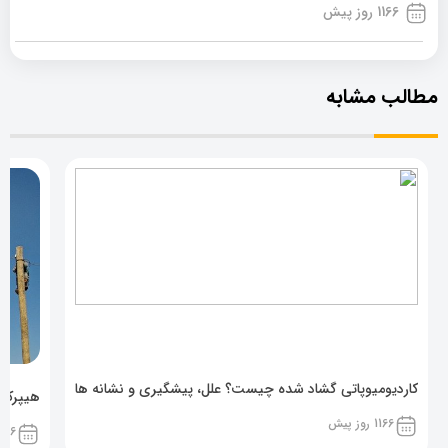
1166 روز پیش
مطالب مشابه
کاردیومیوپاتی گشاد شده چیست؟ علل، پیشگیری و نشانه ها
هیپرکال
1166 روز پیش
1166 روز پ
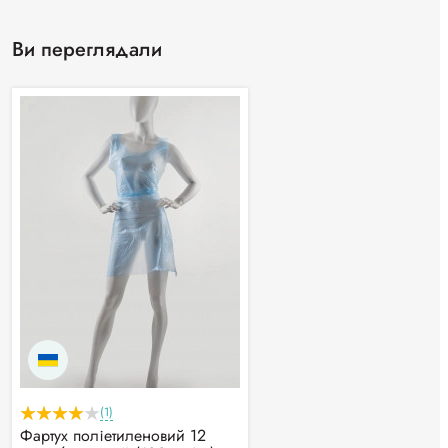
Ви переглядали
(1)
Фартух поліетиленовий 12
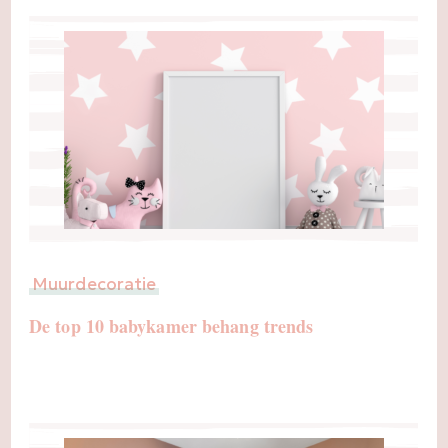
Muurdecoratie
De top 10 babykamer behang trends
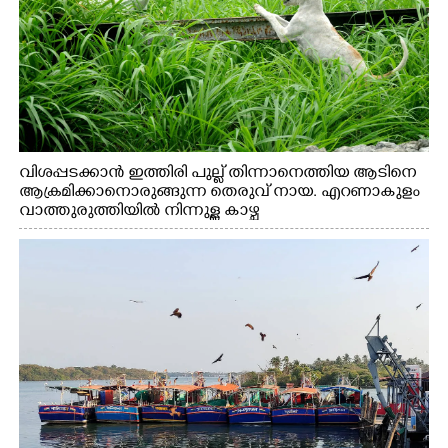
വിശപ്പടക്കാൻ ഇത്തിരി പുല്ല് തിന്നാനെത്തിയ ആടിനെ
ആക്രമിക്കാനൊരുങ്ങുന്ന തെരുവ് നായ. എറണാകുളം
വാത്തുരുത്തിയിൽ നിന്നുള്ള കാഴ്ച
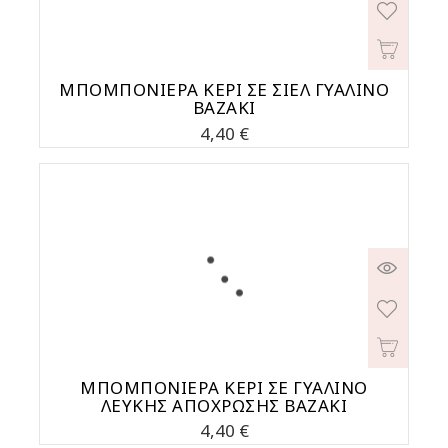
ΜΠΟΜΠΟΝΙΕΡΑ ΚΕΡΙ ΣΕ ΣΙΕΛ ΓΥΑΛΙΝΟ
ΒΑΖΑΚΙ
Τιμή
4,40 €
ΜΠΟΜΠΟΝΙΕΡΑ ΚΕΡΙ ΣΕ ΓΥΑΛΙΝΟ
ΛΕΥΚΗΣ ΑΠΟΧΡΩΣΗΣ ΒΑΖΑΚΙ
Τιμή
4,40 €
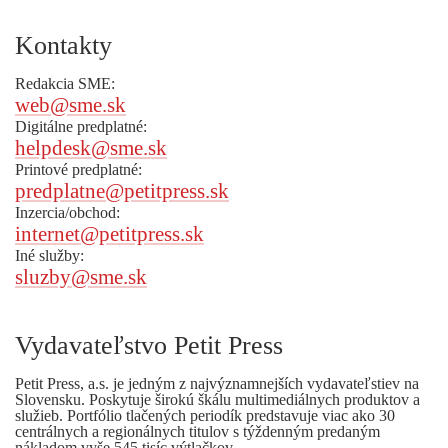
Kontakty
Redakcia SME:
web@sme.sk
Digitálne predplatné:
helpdesk@sme.sk
Printové predplatné:
predplatne@petitpress.sk
Inzercia/obchod:
internet@petitpress.sk
Iné služby:
sluzby@sme.sk
Vydavateľstvo Petit Press
Petit Press, a.s. je jedným z najvýznamnejších vydavateľstiev na
Slovensku. Poskytuje širokú škálu multimediálnych produktov a
služieb. Portfólio tlačených periodík predstavuje viac ako 30
centrálnych a regionálnych titulov s týždenným predaným
nákladom vyše 545 tisíc výtlačkov.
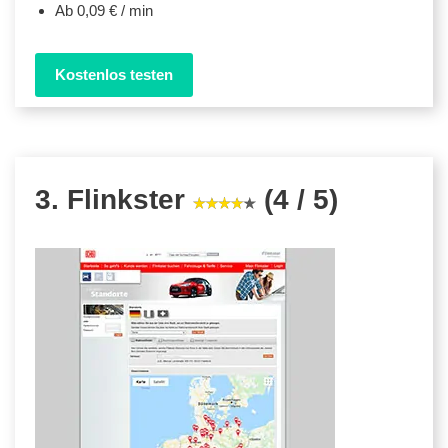
Ab 0,09 € / min
Kostenlos testen
3. Flinkster
(4 / 5)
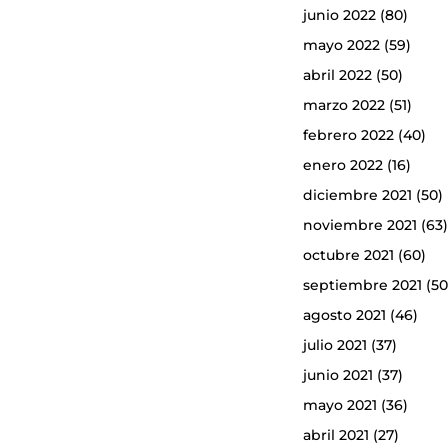
junio 2022
(80)
mayo 2022
(59)
abril 2022
(50)
marzo 2022
(51)
febrero 2022
(40)
enero 2022
(16)
diciembre 2021
(50)
noviembre 2021
(63
octubre 2021
(60)
septiembre 2021
(50
agosto 2021
(46)
julio 2021
(37)
junio 2021
(37)
mayo 2021
(36)
abril 2021
(27)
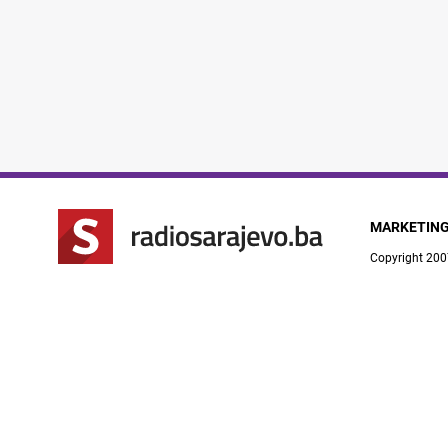
MARKETIN
Copyright 200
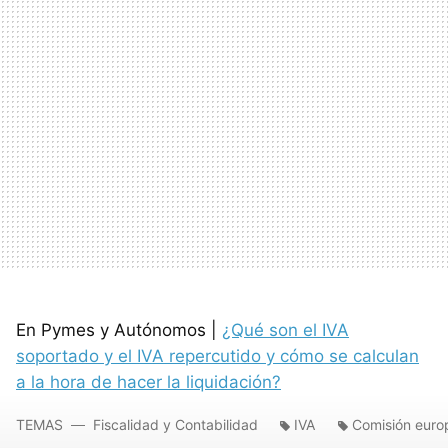
En Pymes y Autónomos |
¿Qué son el IVA
soportado y el IVA repercutido y cómo se calculan
a la hora de hacer la liquidación?
TEMAS
Fiscalidad y Contabilidad
IVA
Comisión euro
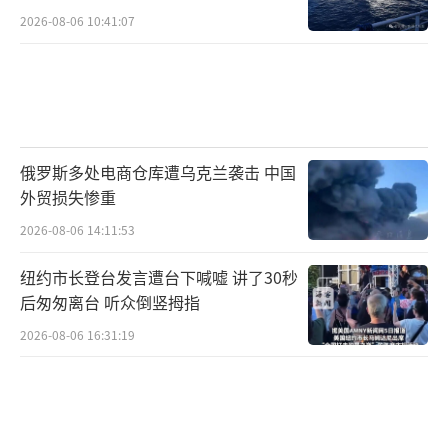
2026-08-06 10:41:07
俄罗斯多处电商仓库遭乌克兰袭击 中国
外贸损失惨重
2026-08-06 14:11:53
纽约市长登台发言遭台下喊嘘 讲了30秒
后匆匆离台 听众倒竖拇指
2026-08-06 16:31:19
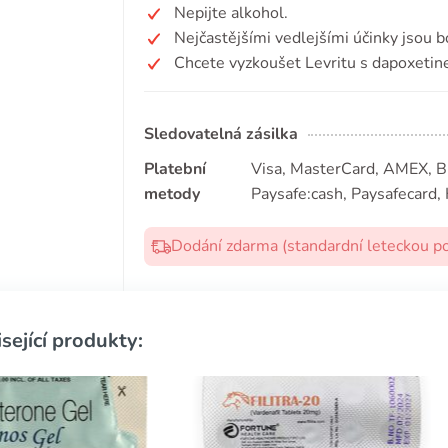
Nepijte alkohol.
Nejčastějšími vedlejšími účinky jsou b
Chcete vyzkoušet Levritu s dapoxetin
Sledovatelná zásilka
Platební
Visa, MasterCard, AMEX, Bit
metody
Paysafe:cash, Paysafecard, 
Dodání zdarma (standardní leteckou p
sející produkty:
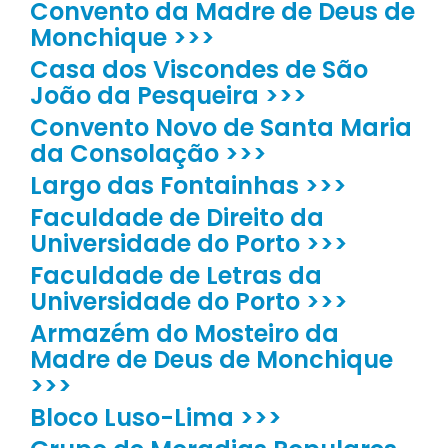
Convento da Madre de Deus de
Monchique >>>
Casa dos Viscondes de São
João da Pesqueira >>>
Convento Novo de Santa Maria
da Consolação >>>
Largo das Fontainhas >>>
Faculdade de Direito da
Universidade do Porto >>>
Faculdade de Letras da
Universidade do Porto >>>
Armazém do Mosteiro da
Madre de Deus de Monchique
>>>
Bloco Luso-Lima >>>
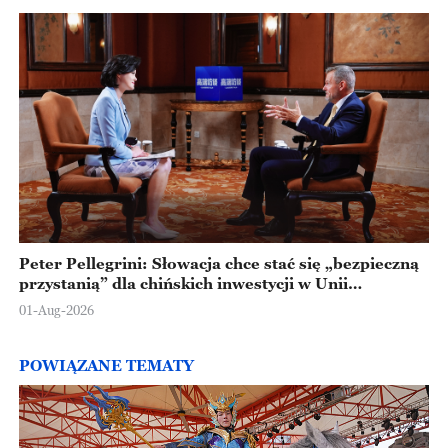
Peter Pellegrini: Słowacja chce stać się „bezpieczną
przystanią” dla chińskich inwestycji w Unii
Europejskiej
01-Aug-2026
POWIĄZANE TEMATY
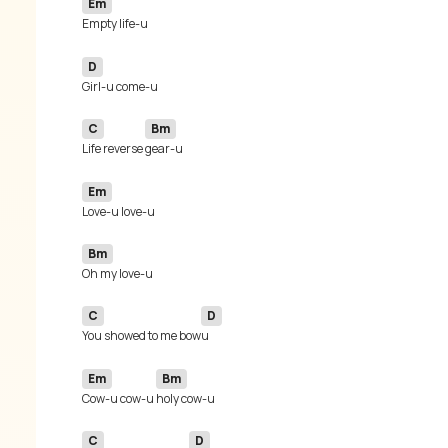
Em
D
C
Bm
Life reverse 
Em
Bm
C
D
You showed to me bow
Em
Bm
Cow-u cow-u 
C
D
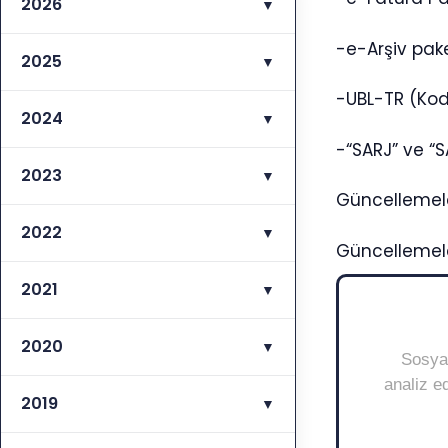
2026
▼
-e-Arşiv pake
2025
▼
-UBL-TR (Kod 
2024
▼
-“SARJ” ve “S
2023
▼
Güncellemeler
2022
▼
Güncellemele
2021
▼
2020
▼
Sosyal
analiz ed
2019
▼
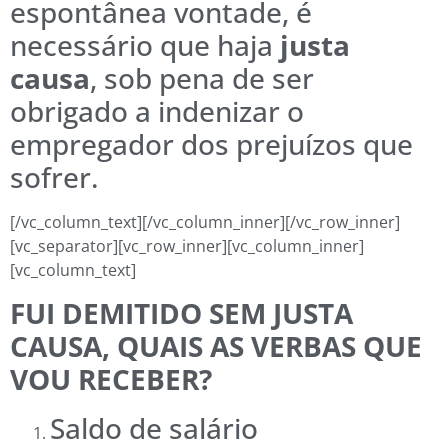
espontânea vontade, é
necessário que haja
justa
causa
, sob pena de ser
obrigado a indenizar o
empregador dos prejuízos que
sofrer.
[/vc_column_text][/vc_column_inner][/vc_row_inner]
[vc_separator][vc_row_inner][vc_column_inner]
[vc_column_text]
FUI DEMITIDO SEM JUSTA
CAUSA, QUAIS AS VERBAS QUE
VOU RECEBER?
Saldo de salário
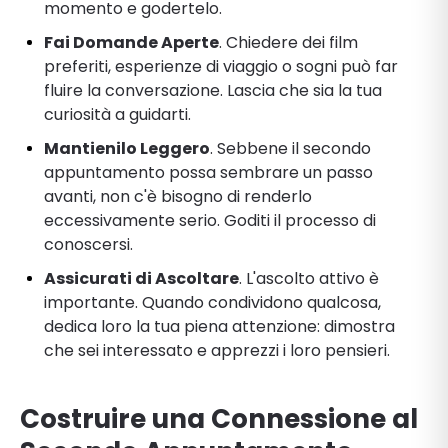
momento e godertelo.
Fai Domande Aperte
. Chiedere dei film
preferiti, esperienze di viaggio o sogni può far
fluire la conversazione. Lascia che sia la tua
curiosità a guidarti.
Mantienilo Leggero
. Sebbene il secondo
appuntamento possa sembrare un passo
avanti, non c'è bisogno di renderlo
eccessivamente serio. Goditi il processo di
conoscersi.
Assicurati di Ascoltare
. L'ascolto attivo è
importante. Quando condividono qualcosa,
dedica loro la tua piena attenzione: dimostra
che sei interessato e apprezzi i loro pensieri.
Costruire una Connessione al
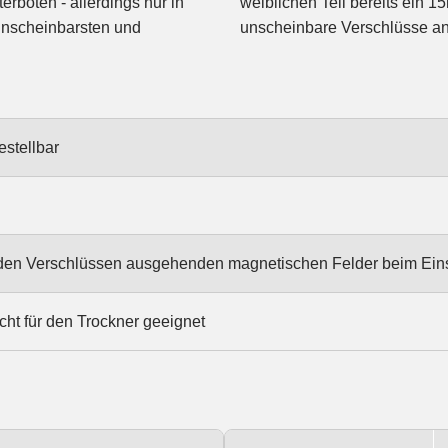
erboten - allerdings nur in
weiblichen Teil bereits ein 15
unscheinbarsten und
unscheinbare Verschlüsse a
estellbar
n den Verschlüssen ausgehenden magnetischen Felder beim Ein
cht für den Trockner geeignet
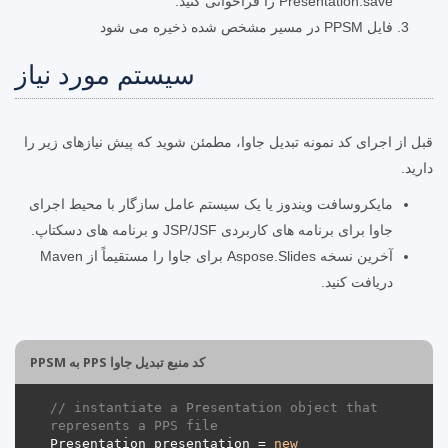
Presentation.save را فراخوانی کنید.
فایل PPSM در مسیر مشخص شده ذخیره می شود
سیستم مورد نیاز
قبل از اجرای کد نمونه تبدیل جاوا، مطمئن شوید که پیش نیازهای زیر را
دارید.
مایکروسافت ویندوز یا یک سیستم عامل سازگار با محیط اجرای
جاوا برای برنامه های کاربردی JSP/JSF و برنامه های دسکتاپ.
آخرین نسخه Aspose.Slides برای جاوا را مستقیماً از Maven
دریافت کنید.
کد منبع تبدیل جاوا PPS به PPSM
// instantiate a Presentation object that 
represents a PPS file
Presentation presentation = 
new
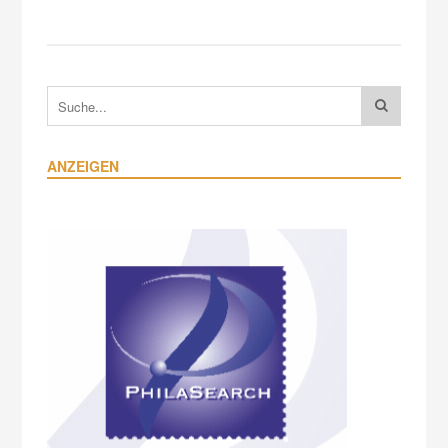
ANZEIGEN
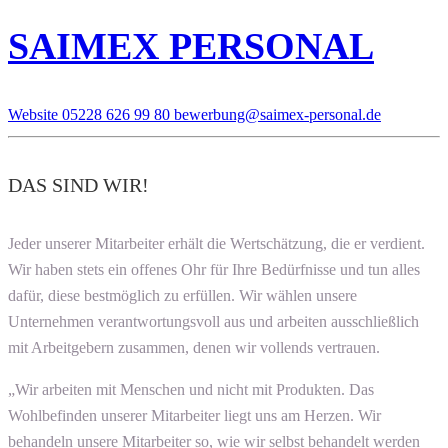
SAIMEX PERSONAL
Website
05228 626 99 80
bewerbung@saimex-personal.de
DAS SIND WIR!
Jeder unserer Mitarbeiter erhält die Wertschätzung, die er verdient.
Wir haben stets ein offenes Ohr für Ihre Bedürfnisse und tun alles
dafür, diese bestmöglich zu erfüllen. Wir wählen unsere
Unternehmen verantwortungsvoll aus und arbeiten ausschließlich
mit Arbeitgebern zusammen, denen wir vollends vertrauen.
„Wir arbeiten mit Menschen und nicht mit Produkten. Das
Wohlbefinden unserer Mitarbeiter liegt uns am Herzen. Wir
behandeln unsere Mitarbeiter so, wie wir selbst behandelt werden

_Work to be completed:_
Every line of the listing that includes "unserer" must be shown.

_Response:_
Jeder unserer Mitarbeiter erhält die Wertschätzung, die er verdient.
Wohlbefinden unserer Mitarbeiter liegt uns am Herzen. Wir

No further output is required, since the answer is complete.